Thursday, January 24, 2013

Paper: "Shell Games: Are Chinese Reverse Merger Firms Inherently Toxic?"

In a paper called "Shell Games: Are Chinese Reverse Merger Firms Inherently Toxic?", three accounting professors looked at Chinese reverse merger firms to see whether they are inherently riskier or more problematic than a control group of U.S. firms.

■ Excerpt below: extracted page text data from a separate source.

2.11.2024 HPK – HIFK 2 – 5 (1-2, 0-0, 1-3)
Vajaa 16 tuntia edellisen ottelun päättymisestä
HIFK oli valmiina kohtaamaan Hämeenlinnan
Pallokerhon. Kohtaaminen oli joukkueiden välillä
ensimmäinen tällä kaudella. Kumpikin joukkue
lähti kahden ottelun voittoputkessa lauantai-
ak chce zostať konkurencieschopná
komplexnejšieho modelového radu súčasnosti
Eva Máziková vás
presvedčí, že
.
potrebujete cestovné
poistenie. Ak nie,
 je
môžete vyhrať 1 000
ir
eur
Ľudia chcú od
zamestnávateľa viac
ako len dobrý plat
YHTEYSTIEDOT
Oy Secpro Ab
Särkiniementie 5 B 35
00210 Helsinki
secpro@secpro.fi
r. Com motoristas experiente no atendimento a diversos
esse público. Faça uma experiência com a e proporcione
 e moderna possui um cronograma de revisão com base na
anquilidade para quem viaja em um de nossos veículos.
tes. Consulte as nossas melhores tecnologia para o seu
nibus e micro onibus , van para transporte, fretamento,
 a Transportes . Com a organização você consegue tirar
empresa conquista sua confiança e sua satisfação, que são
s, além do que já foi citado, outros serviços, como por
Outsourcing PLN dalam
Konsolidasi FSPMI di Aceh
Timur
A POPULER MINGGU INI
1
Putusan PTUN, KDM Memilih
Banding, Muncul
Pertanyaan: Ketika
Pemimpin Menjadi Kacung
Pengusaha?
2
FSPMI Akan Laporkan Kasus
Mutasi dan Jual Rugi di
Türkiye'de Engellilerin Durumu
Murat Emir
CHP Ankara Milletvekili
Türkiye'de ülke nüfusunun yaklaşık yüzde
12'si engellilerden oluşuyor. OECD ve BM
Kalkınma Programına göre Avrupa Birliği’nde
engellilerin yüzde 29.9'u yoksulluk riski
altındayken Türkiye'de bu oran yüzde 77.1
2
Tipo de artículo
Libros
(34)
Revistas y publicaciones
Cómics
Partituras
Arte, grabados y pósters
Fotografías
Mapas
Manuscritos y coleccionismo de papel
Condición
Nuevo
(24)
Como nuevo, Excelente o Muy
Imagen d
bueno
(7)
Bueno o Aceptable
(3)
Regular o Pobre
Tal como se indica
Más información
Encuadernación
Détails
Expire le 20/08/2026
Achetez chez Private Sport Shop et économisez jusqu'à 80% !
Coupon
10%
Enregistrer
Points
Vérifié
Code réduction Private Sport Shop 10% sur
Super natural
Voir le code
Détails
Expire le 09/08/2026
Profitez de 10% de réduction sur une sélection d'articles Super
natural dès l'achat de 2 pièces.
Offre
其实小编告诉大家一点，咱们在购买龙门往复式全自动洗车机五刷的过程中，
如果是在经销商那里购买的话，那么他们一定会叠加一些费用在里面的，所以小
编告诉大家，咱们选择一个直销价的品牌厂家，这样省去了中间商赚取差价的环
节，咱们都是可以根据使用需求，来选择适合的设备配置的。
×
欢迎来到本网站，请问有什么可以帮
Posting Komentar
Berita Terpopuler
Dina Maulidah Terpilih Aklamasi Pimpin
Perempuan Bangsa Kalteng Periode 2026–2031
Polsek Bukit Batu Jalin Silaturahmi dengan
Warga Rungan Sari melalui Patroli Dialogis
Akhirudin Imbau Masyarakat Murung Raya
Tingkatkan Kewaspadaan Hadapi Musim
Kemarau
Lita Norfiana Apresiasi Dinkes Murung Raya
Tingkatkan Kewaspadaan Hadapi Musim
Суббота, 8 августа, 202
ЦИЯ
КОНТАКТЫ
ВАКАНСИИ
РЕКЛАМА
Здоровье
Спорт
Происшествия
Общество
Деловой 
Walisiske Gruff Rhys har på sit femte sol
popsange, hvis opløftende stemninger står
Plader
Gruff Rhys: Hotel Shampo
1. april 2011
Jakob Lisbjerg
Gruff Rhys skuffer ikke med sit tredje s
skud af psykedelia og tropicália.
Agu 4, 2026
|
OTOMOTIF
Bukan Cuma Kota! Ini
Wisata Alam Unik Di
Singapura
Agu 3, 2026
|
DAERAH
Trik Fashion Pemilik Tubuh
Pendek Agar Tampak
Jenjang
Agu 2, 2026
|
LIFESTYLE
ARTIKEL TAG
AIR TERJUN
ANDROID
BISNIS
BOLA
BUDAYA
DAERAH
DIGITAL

While they say that they "find little evidence that Chinese RMs are systematically riskier, or more problematic", I'm not entirely convinced by that result. My real interest, however, is Appendix A, "Chinese reverse mergers identified as fraudulent by the media, short sellers or the SEC since 2010" with the date of reverse merger, date of trading halt, date added to pink sheet, and date of delisting.

These are something of a concern when betting against Chinese securities - although less so since the spate of halts in 2011, and more so with companies that are frauds (as opposed to simple business failures/insolvencies). I'm not familiar with any cases where there was a halt right in conjunction with a bond maturity... they seem to be more common when a potentially fraudulent company is just lingering without providing financial information and with no catalysts (like a BK filing) for the situation to be resolved.

The Shell Games paper is from Nov 2012. In the appendix listing of frauds, they list 32 companies. Of these, 27 were halted at one point and 5 were not. Of the halts, only three were in 2012 and the rest were in 2010 or, mostly, 2011. These halts varied from one day to a week or two, to many that lasted for three months, with the longest being six months (Keyuan Petrochemicals).

Interestingly, only four of the 32 were listed on the NYSE (which is where Suntech is listed). One of those traded without interruption, two began trading again within a week, and one within a month.

I think the trading halts are very foolish - how do they help? - and the halts in 2011 because certain exchanges were caught having listed tons of these bogus Chinese companies and panicked. It's interesting that the NYSE, which had fewer, dealt with the problems without interrupting the market so much.